Reliability and Validity
Not only must a good test be standardized, it must also be reliable and valid.
If a test is reliable, we should obtain the same score no matter where, when, or how many times we take it (if other variables remain the same). Several methods are used to determine if a test is reliable. In the test-retest method, the same exam is administered to the same group on two different occasions and the scores compared. The closer the correlation coefficient is to 1.0, the more reliable the test. The problem with this method of determining reliability or consistency is that performance on the second test may be better because test takers are already familiar with the questions. In the split-half method, the score on one half of the test questions is correlated with the score on the other half of the questions to see if they are consistent. One way to do that might be to compare the score of all the odd-numbered questions to the score of all the even-numbered questions. In the alternate form method or equivalent form method, two different versions of a test on the same material are given to the same test takers, and the scores are correlated. The SAT given on Saturday is different from the SAT given on Sunday in October; there are different questions on each form. Although this does not happen, if the same people took both exams and the tests were highly reliable, the scores should be the same on both tests. This would also necessitate high interrater reliability, the extent to which two or more scorers evaluate the responses in the same way.
Tests can be very reliable, but if they are not also valid, they are useless for measuring the particular construct or behavior. Psychometricians must present data to show that a test measures what it is supposed to measure accurately, and that the results can be used to make accurate decisions. Because there are no universal standards against which test scores can be compared, validation is most frequently accomplished by obtaining high correlations between the test and other assessments. Validity is the extent to which an instrument accurately measures or predicts what it is supposed to measure or predict. Just as there are several methods for measuring reliability, there are also several methods for measuring validity.

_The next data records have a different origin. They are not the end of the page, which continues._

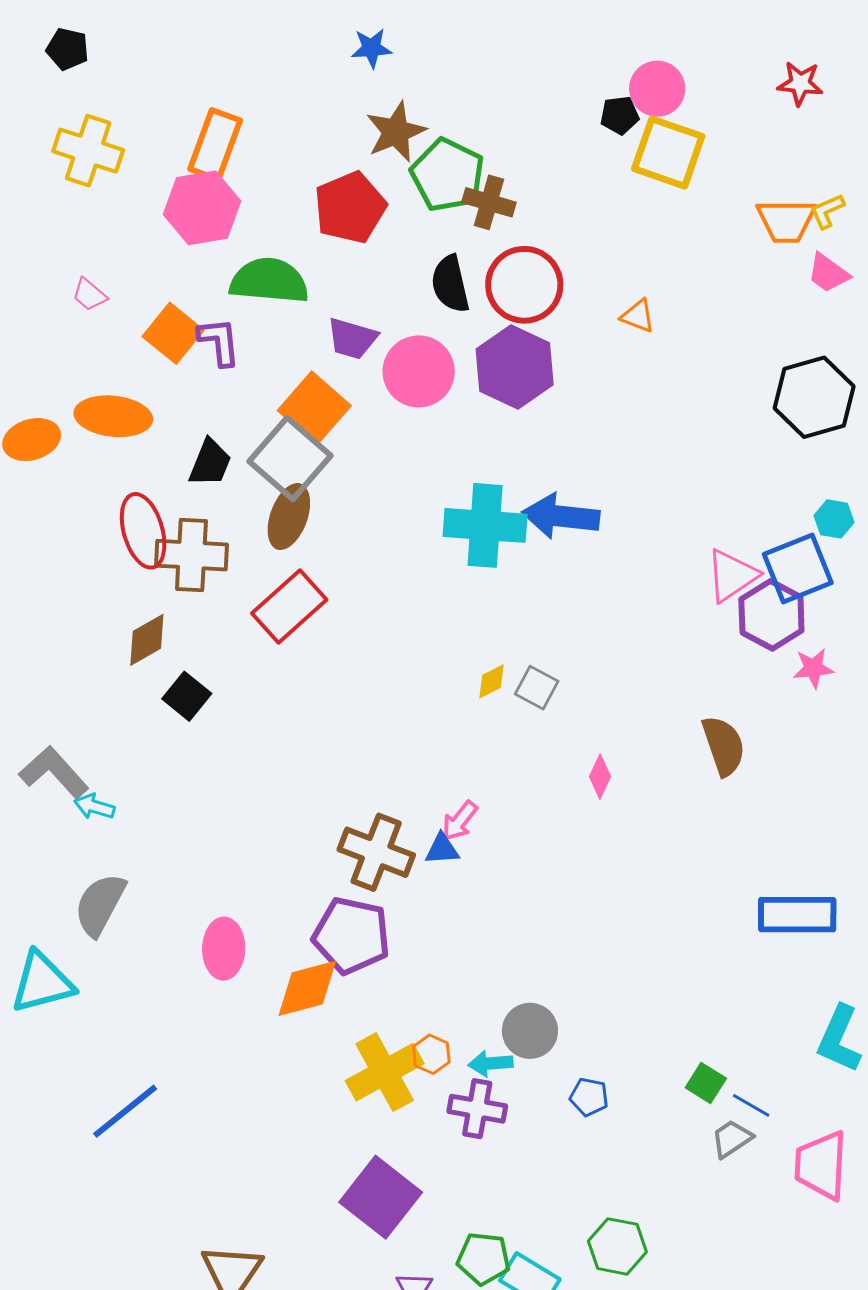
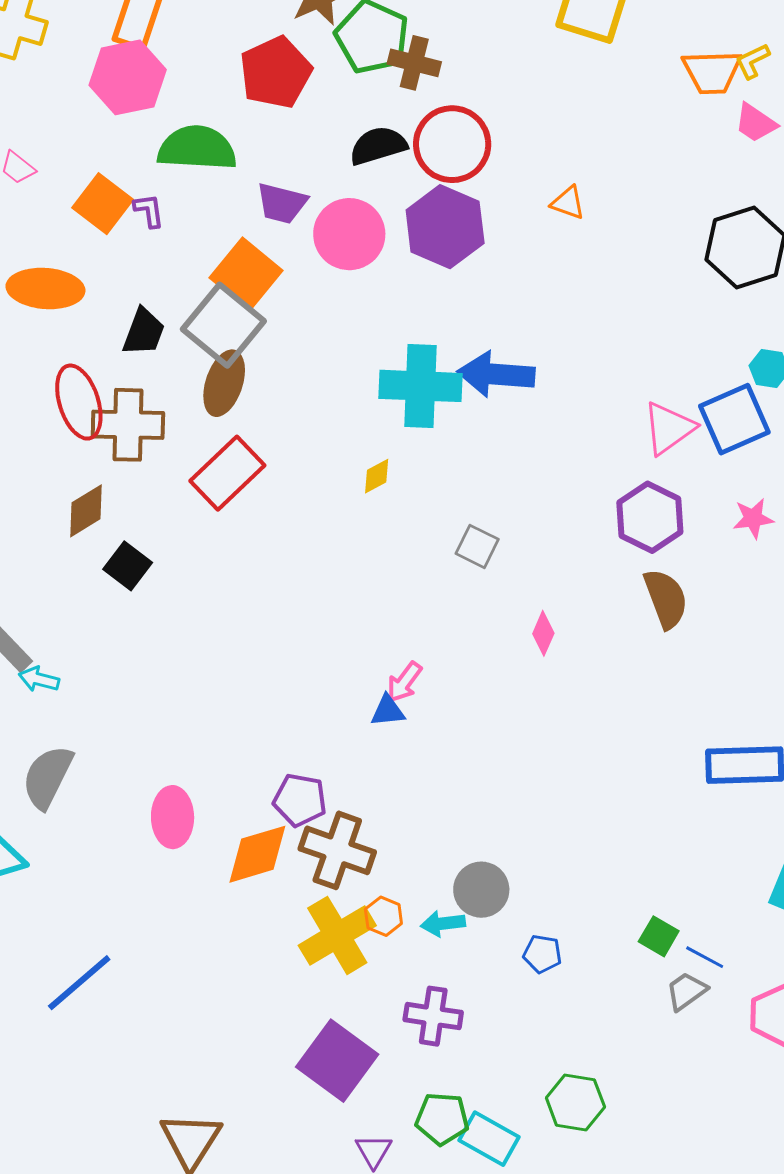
black semicircle: (450, 284) -> (378, 146), turned 88
orange triangle: (638, 316) -> (568, 203), moved
purple L-shape: (219, 342) -> (149, 211), size x0.7
purple hexagon: (771, 615) -> (650, 517), moved
yellow diamond: (491, 681) -> (377, 476), moved
brown cross: (376, 852) -> (337, 850), moved
purple pentagon: (351, 936) -> (300, 800), size x0.7
purple cross: (477, 1109) -> (433, 1016), moved

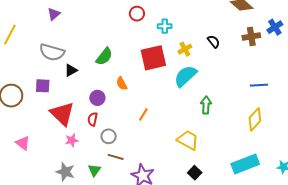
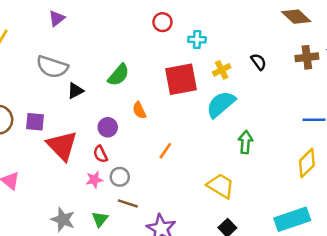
purple square: (43, 86) -> (35, 122), moved
red semicircle: (93, 119) -> (100, 154), turned -40
pink star: (72, 140) -> (94, 180), moved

- Face validity is a measure of the extent to which the content of the test measures all of the knowledge or skills that are supposed to be included within the domain being tested, according to the test takers. For example, we expect the AP Psychology exam to ask between five and seven questions dealing with testing and individual differences on the multiple-choice section of the test, as defined by the content outline for the course, which sets the structure and boundaries for the content domain.
- Content validity is a measure of the extent to which the content of the test measures all of the knowledge or skills that are supposed to be included within the domain being tested, according to expert judges.
- Criterion related validity is a measure of the extent to which a test's results correlate with other accepted measures of what is being tested.
- Predictive validity is a measure of the extent to which the test accurately forecasts a specific future result. For example, the SAT is designed to predict how well someone will succeed in his/her freshman year in college. High scores on the SAT should predict high grades for the first year in college.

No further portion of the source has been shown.